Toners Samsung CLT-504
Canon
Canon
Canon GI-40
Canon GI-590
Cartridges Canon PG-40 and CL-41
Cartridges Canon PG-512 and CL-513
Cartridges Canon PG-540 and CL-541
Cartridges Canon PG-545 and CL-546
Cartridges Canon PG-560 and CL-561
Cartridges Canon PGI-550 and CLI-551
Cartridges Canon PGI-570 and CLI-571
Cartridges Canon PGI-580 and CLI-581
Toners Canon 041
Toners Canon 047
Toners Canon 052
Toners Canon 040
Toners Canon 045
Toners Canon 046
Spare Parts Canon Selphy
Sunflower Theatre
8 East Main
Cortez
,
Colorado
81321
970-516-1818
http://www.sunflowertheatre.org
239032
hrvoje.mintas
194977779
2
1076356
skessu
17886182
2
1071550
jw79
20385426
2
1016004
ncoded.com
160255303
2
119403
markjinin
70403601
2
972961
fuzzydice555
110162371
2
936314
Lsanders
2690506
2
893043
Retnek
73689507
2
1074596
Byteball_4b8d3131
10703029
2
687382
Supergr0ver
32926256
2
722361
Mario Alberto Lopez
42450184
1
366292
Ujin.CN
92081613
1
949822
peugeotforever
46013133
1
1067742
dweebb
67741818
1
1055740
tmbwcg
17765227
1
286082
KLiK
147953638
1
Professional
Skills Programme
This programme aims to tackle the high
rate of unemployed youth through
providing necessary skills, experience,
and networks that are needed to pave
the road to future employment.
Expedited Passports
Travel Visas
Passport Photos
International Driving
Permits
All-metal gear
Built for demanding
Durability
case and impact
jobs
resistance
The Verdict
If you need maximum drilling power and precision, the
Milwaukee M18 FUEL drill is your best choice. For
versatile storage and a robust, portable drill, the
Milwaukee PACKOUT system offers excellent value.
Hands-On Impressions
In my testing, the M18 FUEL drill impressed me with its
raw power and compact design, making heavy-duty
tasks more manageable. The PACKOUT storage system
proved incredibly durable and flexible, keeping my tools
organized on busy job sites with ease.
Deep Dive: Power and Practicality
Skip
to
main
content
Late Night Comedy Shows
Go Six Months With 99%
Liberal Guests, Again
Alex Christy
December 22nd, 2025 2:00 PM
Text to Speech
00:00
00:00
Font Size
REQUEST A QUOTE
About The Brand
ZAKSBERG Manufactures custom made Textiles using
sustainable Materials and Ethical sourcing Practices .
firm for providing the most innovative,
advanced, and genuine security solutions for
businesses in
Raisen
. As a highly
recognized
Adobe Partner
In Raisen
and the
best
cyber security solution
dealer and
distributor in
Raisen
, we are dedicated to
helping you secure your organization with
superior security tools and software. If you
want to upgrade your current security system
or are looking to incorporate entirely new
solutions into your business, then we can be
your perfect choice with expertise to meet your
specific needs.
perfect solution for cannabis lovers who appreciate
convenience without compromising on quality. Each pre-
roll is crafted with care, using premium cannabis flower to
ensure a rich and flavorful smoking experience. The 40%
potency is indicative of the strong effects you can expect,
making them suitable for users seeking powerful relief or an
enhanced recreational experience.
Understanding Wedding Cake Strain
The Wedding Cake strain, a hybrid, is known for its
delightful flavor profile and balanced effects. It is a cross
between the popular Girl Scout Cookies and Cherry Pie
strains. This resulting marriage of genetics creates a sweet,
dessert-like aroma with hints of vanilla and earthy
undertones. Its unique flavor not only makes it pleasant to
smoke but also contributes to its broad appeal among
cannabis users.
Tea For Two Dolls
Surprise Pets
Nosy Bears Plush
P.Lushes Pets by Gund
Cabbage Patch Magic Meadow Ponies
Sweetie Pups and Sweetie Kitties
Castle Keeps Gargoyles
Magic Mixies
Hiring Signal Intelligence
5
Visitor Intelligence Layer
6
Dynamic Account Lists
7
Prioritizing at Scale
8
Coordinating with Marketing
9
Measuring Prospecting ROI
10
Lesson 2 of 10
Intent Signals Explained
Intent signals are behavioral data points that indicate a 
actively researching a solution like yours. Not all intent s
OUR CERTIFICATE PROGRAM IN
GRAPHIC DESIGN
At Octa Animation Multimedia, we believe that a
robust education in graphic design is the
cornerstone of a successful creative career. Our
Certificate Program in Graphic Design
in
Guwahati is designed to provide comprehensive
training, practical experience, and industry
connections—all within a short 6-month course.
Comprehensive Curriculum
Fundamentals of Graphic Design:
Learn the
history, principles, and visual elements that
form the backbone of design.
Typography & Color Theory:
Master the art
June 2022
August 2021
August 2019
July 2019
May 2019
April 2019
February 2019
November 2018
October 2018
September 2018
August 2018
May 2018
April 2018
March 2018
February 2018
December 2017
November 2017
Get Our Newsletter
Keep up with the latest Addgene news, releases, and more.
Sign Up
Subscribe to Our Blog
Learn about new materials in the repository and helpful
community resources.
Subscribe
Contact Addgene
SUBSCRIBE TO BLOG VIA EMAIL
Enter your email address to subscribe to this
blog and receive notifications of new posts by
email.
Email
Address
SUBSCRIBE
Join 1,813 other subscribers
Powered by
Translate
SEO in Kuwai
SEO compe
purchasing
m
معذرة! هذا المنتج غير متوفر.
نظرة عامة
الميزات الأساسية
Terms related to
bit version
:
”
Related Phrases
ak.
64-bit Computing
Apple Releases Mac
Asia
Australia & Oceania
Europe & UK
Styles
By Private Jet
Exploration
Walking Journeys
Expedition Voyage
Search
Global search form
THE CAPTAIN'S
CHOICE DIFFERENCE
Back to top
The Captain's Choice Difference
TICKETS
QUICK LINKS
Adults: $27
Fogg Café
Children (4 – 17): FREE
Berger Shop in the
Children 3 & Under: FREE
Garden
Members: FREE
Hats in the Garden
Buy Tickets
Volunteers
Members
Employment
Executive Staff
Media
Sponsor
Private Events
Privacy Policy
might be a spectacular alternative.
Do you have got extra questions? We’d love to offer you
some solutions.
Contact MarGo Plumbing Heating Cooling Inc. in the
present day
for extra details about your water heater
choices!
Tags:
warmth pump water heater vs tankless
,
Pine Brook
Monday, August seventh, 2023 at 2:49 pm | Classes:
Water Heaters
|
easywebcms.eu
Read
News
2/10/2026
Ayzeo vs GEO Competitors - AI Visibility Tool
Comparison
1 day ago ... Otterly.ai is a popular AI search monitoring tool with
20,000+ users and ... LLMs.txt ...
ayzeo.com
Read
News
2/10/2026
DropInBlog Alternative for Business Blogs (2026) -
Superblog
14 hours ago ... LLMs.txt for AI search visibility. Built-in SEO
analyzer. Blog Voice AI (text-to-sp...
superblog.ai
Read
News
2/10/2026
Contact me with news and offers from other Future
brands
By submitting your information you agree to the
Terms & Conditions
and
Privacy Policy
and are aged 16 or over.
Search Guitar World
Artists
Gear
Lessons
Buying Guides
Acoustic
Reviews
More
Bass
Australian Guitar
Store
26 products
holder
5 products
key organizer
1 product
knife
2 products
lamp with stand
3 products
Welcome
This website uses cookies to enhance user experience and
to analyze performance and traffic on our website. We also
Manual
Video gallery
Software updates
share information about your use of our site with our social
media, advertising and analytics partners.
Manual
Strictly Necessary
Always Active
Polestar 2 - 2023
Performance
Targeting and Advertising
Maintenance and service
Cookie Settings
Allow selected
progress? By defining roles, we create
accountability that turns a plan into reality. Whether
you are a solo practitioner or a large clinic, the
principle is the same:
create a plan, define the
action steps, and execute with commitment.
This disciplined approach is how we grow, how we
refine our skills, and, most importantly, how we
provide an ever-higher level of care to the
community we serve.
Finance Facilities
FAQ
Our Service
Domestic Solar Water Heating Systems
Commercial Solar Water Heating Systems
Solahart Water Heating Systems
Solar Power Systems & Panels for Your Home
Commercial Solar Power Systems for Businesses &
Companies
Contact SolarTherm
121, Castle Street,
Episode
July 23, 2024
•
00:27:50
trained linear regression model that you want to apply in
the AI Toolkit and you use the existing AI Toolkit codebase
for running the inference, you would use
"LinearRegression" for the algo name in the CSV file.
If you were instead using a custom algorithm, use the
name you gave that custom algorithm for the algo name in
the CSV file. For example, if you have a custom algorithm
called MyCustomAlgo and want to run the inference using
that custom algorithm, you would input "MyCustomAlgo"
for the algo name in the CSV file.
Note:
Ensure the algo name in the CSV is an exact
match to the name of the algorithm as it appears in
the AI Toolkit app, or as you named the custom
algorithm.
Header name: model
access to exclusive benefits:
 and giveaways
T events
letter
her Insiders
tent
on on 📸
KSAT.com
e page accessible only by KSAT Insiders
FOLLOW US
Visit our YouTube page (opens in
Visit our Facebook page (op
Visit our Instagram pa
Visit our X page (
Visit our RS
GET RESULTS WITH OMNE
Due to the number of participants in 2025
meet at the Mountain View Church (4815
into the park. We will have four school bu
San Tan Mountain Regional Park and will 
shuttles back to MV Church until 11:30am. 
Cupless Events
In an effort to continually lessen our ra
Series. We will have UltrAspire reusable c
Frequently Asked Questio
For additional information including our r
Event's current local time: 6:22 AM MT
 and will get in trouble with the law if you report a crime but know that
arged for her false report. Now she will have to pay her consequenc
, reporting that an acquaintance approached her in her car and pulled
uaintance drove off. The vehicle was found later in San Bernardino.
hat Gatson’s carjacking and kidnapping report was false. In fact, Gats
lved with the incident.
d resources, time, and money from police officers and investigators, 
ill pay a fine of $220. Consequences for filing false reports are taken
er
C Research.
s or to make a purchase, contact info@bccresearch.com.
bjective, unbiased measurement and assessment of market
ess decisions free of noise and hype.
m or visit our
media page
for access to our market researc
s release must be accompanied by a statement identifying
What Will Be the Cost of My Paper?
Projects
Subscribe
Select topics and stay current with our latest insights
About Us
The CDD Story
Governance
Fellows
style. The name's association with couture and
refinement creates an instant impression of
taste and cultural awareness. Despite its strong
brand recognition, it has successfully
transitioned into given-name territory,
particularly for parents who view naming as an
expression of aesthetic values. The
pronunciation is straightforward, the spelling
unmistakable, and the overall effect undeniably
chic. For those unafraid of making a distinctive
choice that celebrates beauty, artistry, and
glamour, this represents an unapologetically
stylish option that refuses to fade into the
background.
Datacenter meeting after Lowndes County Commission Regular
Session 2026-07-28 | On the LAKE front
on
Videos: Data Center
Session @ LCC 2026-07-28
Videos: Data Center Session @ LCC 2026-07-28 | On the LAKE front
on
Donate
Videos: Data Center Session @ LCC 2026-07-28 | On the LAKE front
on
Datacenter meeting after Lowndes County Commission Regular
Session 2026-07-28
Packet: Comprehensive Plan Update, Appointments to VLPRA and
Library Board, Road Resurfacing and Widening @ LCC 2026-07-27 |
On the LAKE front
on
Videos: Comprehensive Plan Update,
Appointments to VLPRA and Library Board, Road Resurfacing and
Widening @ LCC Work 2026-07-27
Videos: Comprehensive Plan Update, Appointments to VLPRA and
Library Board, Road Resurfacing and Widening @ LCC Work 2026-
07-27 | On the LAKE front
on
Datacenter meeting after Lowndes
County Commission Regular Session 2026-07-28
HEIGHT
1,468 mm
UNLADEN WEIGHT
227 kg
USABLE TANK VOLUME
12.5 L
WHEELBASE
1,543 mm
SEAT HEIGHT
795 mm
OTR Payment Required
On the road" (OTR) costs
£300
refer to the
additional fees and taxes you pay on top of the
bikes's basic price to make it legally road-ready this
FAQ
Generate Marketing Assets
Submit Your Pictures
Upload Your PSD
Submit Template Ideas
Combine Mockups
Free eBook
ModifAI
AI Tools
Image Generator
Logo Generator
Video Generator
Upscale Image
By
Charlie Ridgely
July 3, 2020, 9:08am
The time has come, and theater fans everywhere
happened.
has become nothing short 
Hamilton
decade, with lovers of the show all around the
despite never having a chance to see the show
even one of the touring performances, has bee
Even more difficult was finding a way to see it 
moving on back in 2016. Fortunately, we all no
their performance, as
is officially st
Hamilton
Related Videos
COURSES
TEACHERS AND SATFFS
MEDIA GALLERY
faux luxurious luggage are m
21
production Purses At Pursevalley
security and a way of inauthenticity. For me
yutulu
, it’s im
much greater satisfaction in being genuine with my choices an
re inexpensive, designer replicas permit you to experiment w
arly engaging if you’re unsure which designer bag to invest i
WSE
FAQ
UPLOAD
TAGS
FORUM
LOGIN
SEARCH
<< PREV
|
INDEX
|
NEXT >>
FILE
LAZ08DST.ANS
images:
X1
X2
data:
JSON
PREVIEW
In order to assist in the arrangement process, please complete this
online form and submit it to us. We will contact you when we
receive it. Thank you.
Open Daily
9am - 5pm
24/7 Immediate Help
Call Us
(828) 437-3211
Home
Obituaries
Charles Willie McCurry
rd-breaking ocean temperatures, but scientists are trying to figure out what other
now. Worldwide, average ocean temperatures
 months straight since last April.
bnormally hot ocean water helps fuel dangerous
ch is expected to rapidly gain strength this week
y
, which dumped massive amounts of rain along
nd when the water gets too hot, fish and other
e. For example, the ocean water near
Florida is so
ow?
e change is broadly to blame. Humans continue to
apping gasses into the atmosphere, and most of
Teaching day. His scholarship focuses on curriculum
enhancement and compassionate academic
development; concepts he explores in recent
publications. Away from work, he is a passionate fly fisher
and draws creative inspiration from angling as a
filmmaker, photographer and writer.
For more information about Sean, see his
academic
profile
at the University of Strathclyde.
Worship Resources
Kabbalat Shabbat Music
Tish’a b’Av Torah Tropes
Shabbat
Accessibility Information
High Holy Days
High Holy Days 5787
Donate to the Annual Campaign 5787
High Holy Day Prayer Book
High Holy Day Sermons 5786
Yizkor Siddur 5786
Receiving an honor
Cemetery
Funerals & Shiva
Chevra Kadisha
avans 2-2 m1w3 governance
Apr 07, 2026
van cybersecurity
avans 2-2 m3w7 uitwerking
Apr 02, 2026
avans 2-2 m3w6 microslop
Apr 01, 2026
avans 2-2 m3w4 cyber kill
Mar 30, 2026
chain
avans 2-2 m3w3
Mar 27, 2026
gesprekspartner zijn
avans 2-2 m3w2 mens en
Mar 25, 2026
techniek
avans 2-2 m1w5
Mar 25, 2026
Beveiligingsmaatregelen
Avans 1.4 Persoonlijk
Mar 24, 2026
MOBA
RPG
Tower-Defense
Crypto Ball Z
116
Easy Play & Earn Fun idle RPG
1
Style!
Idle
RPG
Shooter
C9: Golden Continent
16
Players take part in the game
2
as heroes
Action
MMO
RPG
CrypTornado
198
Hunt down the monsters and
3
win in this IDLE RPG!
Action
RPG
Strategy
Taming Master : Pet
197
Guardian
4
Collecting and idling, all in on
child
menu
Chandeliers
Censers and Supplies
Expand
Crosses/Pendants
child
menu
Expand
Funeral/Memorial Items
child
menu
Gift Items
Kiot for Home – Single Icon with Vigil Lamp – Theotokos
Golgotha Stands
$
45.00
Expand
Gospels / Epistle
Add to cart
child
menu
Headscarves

= Task details =
How many lines of the material contain the string "popular"? Answer with that number alone.

= Response area =
2